If you’re gazing longingly at new streaming services but can’t actually afford all of them, TiVo says it can help you choose.

In recent years, the company has been trying to evolve beyond the DVR business by creating products that make it easier for consumers to navigate the increasingly fragmented TV landscape. Earlier this year, it launched the Tivo Stream 4K, a $50 Android TV dongle.

In a blog post, TiVo said that its goal is to help you answer questions like, “Do I need a live TV lineup? If so, what’s the optimal service and line-up for me? Which streaming services best fit my taste and consumption profile?” The TiVo Stream 4K was the first step in that strategy, and today’s launch of TiVo Match Scores is the second.

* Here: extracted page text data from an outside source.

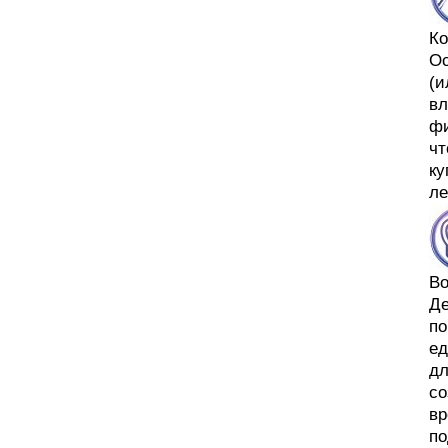
Ко
Ос
(и
вл
фи
чт
ку
ле
В
Де
по
ед
дл
со
вр
по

The idea is pretty simple: When you browse different streaming services in the My Services section of the TiVo Stream interface, you’ll start seeing personalized scores between 1 and 100. The higher the score, the more likely that the service is a good fit for you.

TiVo Match Scores

Image Credits: TiVo

Vice President of Product Chris Thun told me via email that with streaming services becoming increasingly protective of their viewership data, TiVo draws on a variety of data sources to calculate the scores for each viewer — the same data it uses to recommend movies and shows throughout the Tivo Stream experience.

“With TiVo Stream, we’re utilizing engagement-based personalization alongside the more traditional viewership data (in cases where views are made available to us) to tune our recommendations,” Thun said. “Ingredient signals driving engagement-based personalization include titles within TiVo Stream that you engage with, add to your watchlist, or make a partner app selection (strongly implying viewership).”

Thun said every streaming service that’s integrated with TiVo Stream will be scored. The company plans to roll out Match Scores over the next few days, with full deployment by the end of the week.